In this alternate scenario, the Siberian Traps still erupted, but with the following differences:



*Date*: 60-43 million years ago, so slowly that if it were responsible for a mass extinction, it wouldn't have been dramatic enough for anyone to notice.


*Volume*: 59-77 million cubic miles


*Maximum thickness*: 2.5 miles


Marked in red were the cracks in which lava would have oozed out of the mantle and flowed to the surface 60-43 million years ago.

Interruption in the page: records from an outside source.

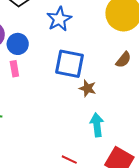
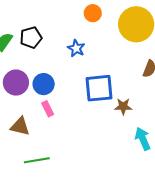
blue star: (59, 19) -> (76, 48), size x0.7

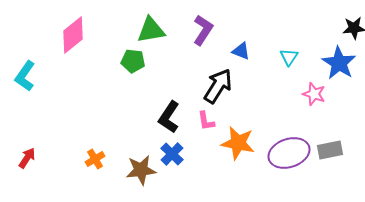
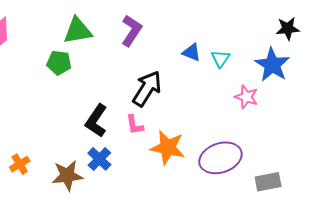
blue triangle: (241, 51) -> (191, 52), moved
gray rectangle: (330, 150) -> (268, 182), moved

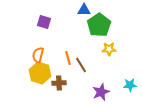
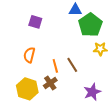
orange line: (68, 58) -> (55, 66), moved
yellow hexagon: (40, 73) -> (27, 89), moved
brown cross: (59, 83) -> (50, 83), turned -32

43 million years of erosion and soil accumulation would have given Eurasia a drastically different landscape as opposed to 252 million years of the same thing. Siberia back home is pretty remote and its geographic diversity makes it pretty challenging real estate. Would this Siberia be even more so? Would we still expect to see steppe, desert, forest, wetland and tundra in Russia or would mountains and plateaus be more prevalent?


----------



## Alile (Aug 10, 2016)

The only thing I can suggest is finding a geologist who can help you. A polite e-mail might get you some answers. Try universities.


----------



## Jdailey1991 (Aug 10, 2016)

Alile said:


> The only thing I can suggest is finding a geologist who can help you. A polite e-mail might get you some answers. Try universities.





Any ideas which U to go?


----------



## skip.knox (Aug 10, 2016)

Try this search string

siberian traps site:edu 

That site:edu string is handy for scoping a search to universities and other entities that merit the domain. It does not, however, include universities outside the USA.


----------



## Jdailey1991 (Aug 10, 2016)

skip.knox said:


> Try this search string
> 
> siberian traps site:edu
> 
> That site:edu string is handy for scoping a search to universities and other entities that merit the domain. It does not, however, include universities outside the USA.





Does it have to be a colon instead of a dot?


----------



## CupofJoe (Aug 11, 2016)

Jdailey1991 said:


> Does it have to be a colon instead of a dot?


Yes as it is part of the search parameter and not the web address.
As an example
*siberian traps site:ac.uk *
would work for UK academic sites...


----------